Today, we are excited to announce the availability of two new features of our platform :
- Chaos Charting to visualize the effect of Gremlin’s experiments as they happen
- On-Demand Demos for Gremlin Free Edition to practice Chaos Engineering in a free sandbox environment
In this post we’ll review the value that these new capabilities bring to new and existing users.
Chaos Charting allows all Gremlin users to visualize the impact of Shutdown and CPU attacks on selected targets as they happen from within the Gremlin UI. This helps us understand how turbulent conditions affect the customer experience of our applications.
Until today, to see what was happening under the covers during an attack, teams had to swap over to a monitoring tool. Chaos Charting eliminates that extra step and setup making it easy and immediate to understand by automatically visualizing it within the Gremlin UI.
Customers can, of course, opt out of the attack visualizations if they have any data privacy concerns.
On-Demand Demos are a great option for first time users who want to start their journey with Chaos Engineering. When users log in to Gremlin Free for the first time, we’ll spin up a safe demo sandbox environment where they can run chaos experiments and observe the results right away. Using Chaos Charting, they will be able to see the impact of experiments and visualize how the system responds.
On-Demand Demo environments are free Linux hosts that we spin up automatically in AWS EC2 with the pre-installed Gremlin Agent. The first time a new user logs in to the Gremlin Webapp they can watch the icon in the header to know when hosts are ready to attack.
As soon as your On-demand Demo environment is ready, you can leverage Gremlin’s Recommended Scenarios to simulate a real outage. With just a couple of clicks we can run our first chaos experiment and observe a system’s response to failure in real time.
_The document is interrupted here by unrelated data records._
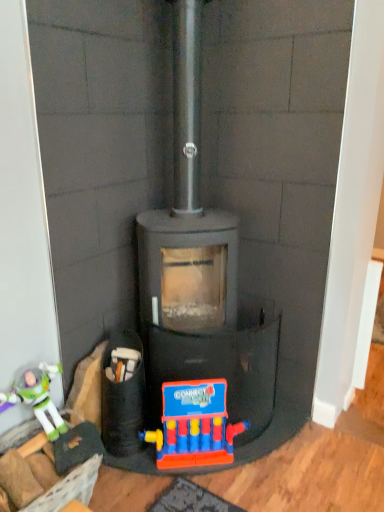 What do you see at coordinates (194, 425) in the screenshot?
I see `blue plastic connect four at lower center` at bounding box center [194, 425].

The height and width of the screenshot is (512, 384). I want to click on blue plastic connect four at lower center, so click(194, 425).

Locate an element on the screen. This screenshot has width=384, height=512. blue plastic connect four at lower center is located at coordinates (194, 425). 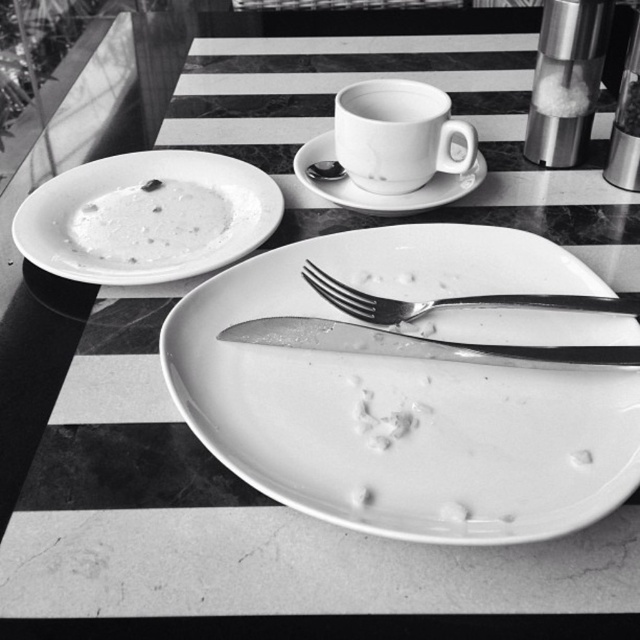 Is white ceramic mug at upper center in front of shiny metal spoon at upper center?

Yes.

Between white ceramic mug at upper center and shiny metal spoon at upper center, which one appears on the right side from the viewer's perspective?

white ceramic mug at upper center

Find the location of `white ceramic mug at upper center`. white ceramic mug at upper center is located at coordinates (397, 134).

Can you confirm if white glossy plate at center is shorter than metallic silver pepper grinder at upper right?

Incorrect, white glossy plate at center's height does not fall short of metallic silver pepper grinder at upper right's.

Who is lower down, white glossy plate at center or metallic silver pepper grinder at upper right?

Positioned lower is white glossy plate at center.

Identify the location of white glossy plate at center. (404, 396).

Which is more to the right, white matte plate at center or polished silver fork at center?

From the viewer's perspective, polished silver fork at center appears more on the right side.

Is white matte plate at center to the left of polished silver fork at center from the viewer's perspective?

Indeed, white matte plate at center is positioned on the left side of polished silver fork at center.

Where is `white matte plate at center`? This screenshot has width=640, height=640. white matte plate at center is located at coordinates (378, 193). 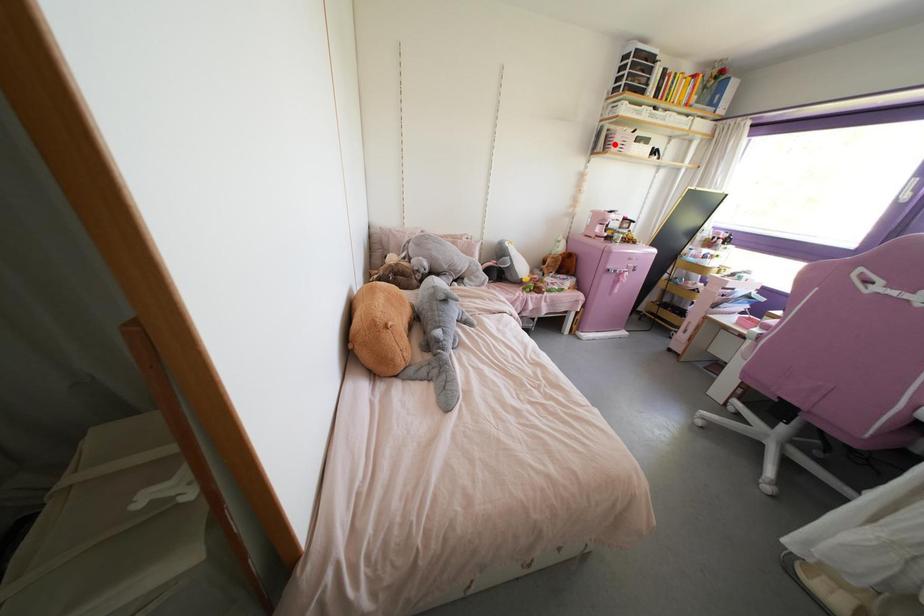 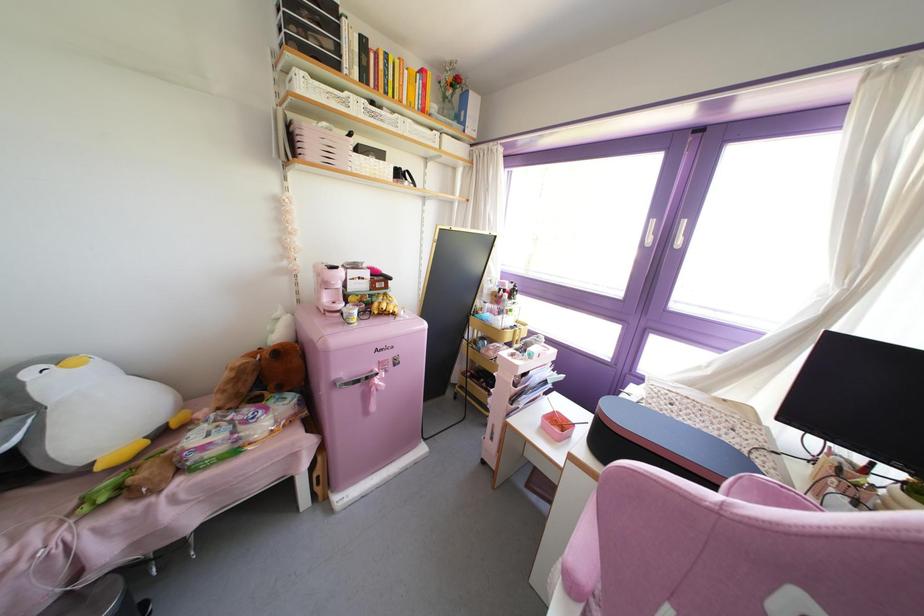 Where in the second image is the point corresponding to the highlighted location from the first image?

(310, 148) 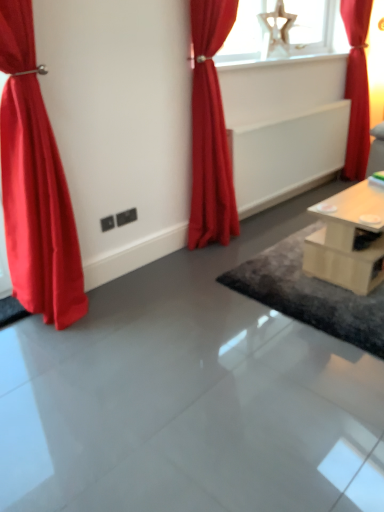 The height and width of the screenshot is (512, 384). Identify the location of vacant space in matte red curtain at left, which ranks as the third curtain in right-to-left order (from a real-world perspective). (57, 327).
Gremlin Free users have access to three common failure Scenarios; Validate Auto-Scaling, Prepare for Host Failure, and Unavailable Dependency. Validate auto-scaling adds load to a host to make sure it properly scales by spinning up a new host. Preparing for host failure shuts down a percentage of our hosts to make sure your application can handle this common situation, for example after a cloud migration. Unavailable dependency simulates what happens when a service becomes unresponsive and how this might affect other downstream services, or the whole application.
Simply click “Run with Gremlin Host”, select the hosts you’d like to attack, and run the Scenario to see how the demo hosts respond.
We wanted Free users to have immediate access to Linux hosts running the Gremlin agent. To achieve this, we built a demo host management service in Go named Vivarium.
On the first login, the Gremlin Webapp alerts Vivarium that demo hosts are needed. Vivarium uses Terraform to spin up a pair of temporary Amazon EC2 instances on a single-purpose AWS account. The demo hosts install Gremlin and authenticate to our control plane.
Two hours later, Vivarium’s reaper will mark these instances as expired and destroy them with Terraform. One particularly cool engineering note is that Vivarium grew out of a Gremlin engineering offsite hackathon earlier this year!